Ketentuan tersebut mengamanatkan KPK untuk melakukan koordinasi dengan instansi yang berwenang dalam pemberantasan tindak pidana korupsi serta penyelenggara pelayanan publik.

Adapun data yang diminta meliputi hibah Tahun Anggaran 2025 dan 2026, termasuk hibah kepada instansi vertikal, bantuan keuangan, pokok-pokok pikiran (pokir) DPRD, anggaran perjalanan dinas dan honor DPRD, serta daftar 10 proyek pengadaan barang dan jasa dengan nilai terbesar pada Tahun Anggaran 2025 dan 2026.

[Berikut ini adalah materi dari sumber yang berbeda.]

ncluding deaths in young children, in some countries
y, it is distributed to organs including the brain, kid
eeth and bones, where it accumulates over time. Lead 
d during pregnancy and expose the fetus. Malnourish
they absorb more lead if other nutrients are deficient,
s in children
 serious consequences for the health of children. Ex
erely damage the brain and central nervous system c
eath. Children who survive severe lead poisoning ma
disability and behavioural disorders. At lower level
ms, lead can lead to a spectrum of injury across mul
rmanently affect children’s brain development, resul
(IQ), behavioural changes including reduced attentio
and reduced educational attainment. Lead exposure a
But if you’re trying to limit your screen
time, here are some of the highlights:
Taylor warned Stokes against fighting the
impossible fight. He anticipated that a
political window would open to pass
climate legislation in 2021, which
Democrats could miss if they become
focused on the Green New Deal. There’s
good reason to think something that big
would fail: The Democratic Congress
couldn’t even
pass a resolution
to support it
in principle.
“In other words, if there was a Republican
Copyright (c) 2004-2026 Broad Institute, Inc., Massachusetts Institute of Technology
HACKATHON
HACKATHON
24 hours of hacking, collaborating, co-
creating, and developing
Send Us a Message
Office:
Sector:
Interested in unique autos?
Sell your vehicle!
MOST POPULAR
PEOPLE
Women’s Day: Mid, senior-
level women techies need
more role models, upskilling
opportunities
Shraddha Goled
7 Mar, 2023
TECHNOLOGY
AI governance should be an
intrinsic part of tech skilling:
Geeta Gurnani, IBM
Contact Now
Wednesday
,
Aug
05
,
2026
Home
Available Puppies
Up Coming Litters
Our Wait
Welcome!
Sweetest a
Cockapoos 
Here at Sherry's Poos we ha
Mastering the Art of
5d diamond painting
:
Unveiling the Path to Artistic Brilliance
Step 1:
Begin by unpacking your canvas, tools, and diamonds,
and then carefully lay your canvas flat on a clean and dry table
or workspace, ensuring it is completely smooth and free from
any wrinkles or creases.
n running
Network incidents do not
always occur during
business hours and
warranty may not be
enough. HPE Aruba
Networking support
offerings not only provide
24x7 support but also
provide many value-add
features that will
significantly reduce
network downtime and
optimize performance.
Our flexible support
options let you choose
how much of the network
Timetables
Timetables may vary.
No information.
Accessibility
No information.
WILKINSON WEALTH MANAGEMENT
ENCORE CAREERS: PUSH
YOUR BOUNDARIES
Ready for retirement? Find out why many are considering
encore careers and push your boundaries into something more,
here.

KPK juga meminta data pengadaan barang dan jasa melalui metode pengadaan langsung dan e-purchasing, Dana Alokasi Khusus (DAK), pinjaman daerah, serta laporan hasil audit Inspektorat melalui akun e-Audit apabila audit telah dilakukan.

Selain itu, pemerintah kabupaten diminta menyusun seluruh data sesuai format Excel yang telah disediakan KPK. Pemda juga diminta menginput data realisasi aset dan pajak daerah melalui tautan yang telah ditentukan.

Seluruh data tersebut harus disampaikan kepada KPK paling lambat pada 24 Juli 2026.